Among Lexington’s attractions is the availability of quality jobs, and many of those are provided by industry in the surrounding county.
Lexington County is home to a number of U.S. and international companies. According to the U.S. Bureau of Labor and Statistics, Lexington’s largest concentration of industry is in the automotive, health care, utilities, transportation and manufacturing sectors.
Mike Eades, who has been the county’s economic development director since November, says he continues to hear positive comments from the companies that choose to do business in Lexington County.
At a recent panel discussion on economic growth, a group of developers said there are a few criteria that every business looks for when deciding about building or relocating. They included a place to work, people to do the work and a way to transport that work to others.
Lexington County is attempting to check off all three boxes.
To ensure companies have a place to do business, Lexington County has either completed or is in the process of revamping three major industrial parks around the county. These parks will be used to attract new businesses to Lexington.
The Batesburg-Leesville Industrial Park has 175 acres that were purchased in 1999. The site has seen $3.5 million in infrastructure improvements including water, sewer, roadway, lighting and landscaping.
“Batesburg-Leesville is finished and ready to be occupied, there’s just a few finishing touches,” Eades said. “There are currently 115 to 120 usable acres right now and interest in the site has been favorable. It’s good to have some available property in that area.”
Eades said the widening of U.S. 1 into Batesburg-Leesville was a strong selling point. Currently, Fisher Tank Co. is housed in the park.
There are also plans for expansion of Saxe Gotha Industrial Park in Cayce. The park already features Amazon and Nephron Pharmaceuticals, but with the extension of 12th Street, Eades said it should open new land for future projects including Amazon’s Make on Demand Center.
The county also plans to open more property once some wetlands can be mitigated, Eades said. “We hope to make room for a bigger site to attract another group like Amazon.”
Eades said he expects economic development to continue to grow in Lexington County, especially with the new Volvo plant opening in Berkeley County.

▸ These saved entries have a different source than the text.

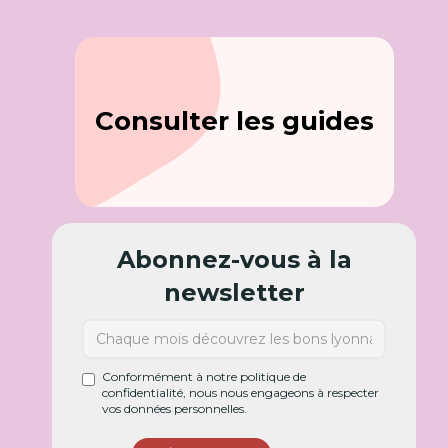
Consulter les guides
Abonnez-vous à la
newsletter
Conformément à notre politique de
confidentialité, nous nous engageons à respecter
vos données personnelles.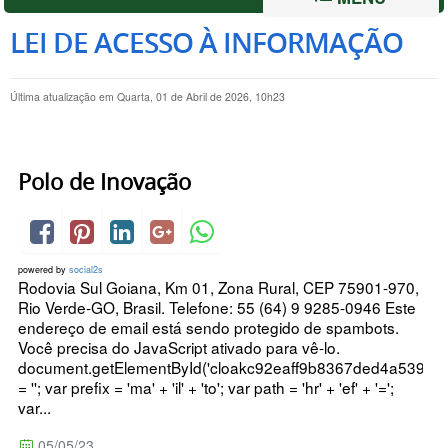
LEI DE ACESSO À INFORMAÇÃO
Última atualização em Quarta, 01 de Abril de 2026, 10h23
Polo de Inovação
powered by
social2s
Rodovia Sul Goiana, Km 01, Zona Rural, CEP 75901-970,
Rio Verde-GO, Brasil. Telefone: 55 (64) 9 9285-0946 Este
endereço de email está sendo protegido de spambots.
Você precisa do JavaScript ativado para vê-lo.
document.getElementById('cloakc92eaff9b8367ded4a539baf
= ''; var prefix = 'ma' + 'il' + 'to'; var path = 'hr' + 'ef' + '=';
var...
05/05/23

“With (the Volvo) deal going in, we have a chance to get some auto supply business,” Eades said. “We don’t have an automotive assembly site, but it wouldn’t surprise me to see it happen sometime down the road.”
The county’s newest industrial park, being built in Chapin, is targeted at becoming a technology hub for IT businesses.
“The Chapin park is a little behind the Batesburg-Leesville project,” Eades said. “The roads have been paved and there is water and sewer along with cables for telecommunications.”
Eades said the design for the area is expected to bring in software firms and research and development. It’s a different product from the other parks being built.
AS more companies choose to locate in Lexington County, the population has increased. Mayor Steve MacDougall said Lexington’s population has grown by 80% in the last 10 years, and he expects another 80% growth over the next 10.
The increased population has given rise to an experienced labor force that Eades says is one of the biggest factors in the expansion of new business.
Transportation is also critical, and with three interstate highways in the county and access to the Port of Charleston, Lexington has been shown to be a good place to invest.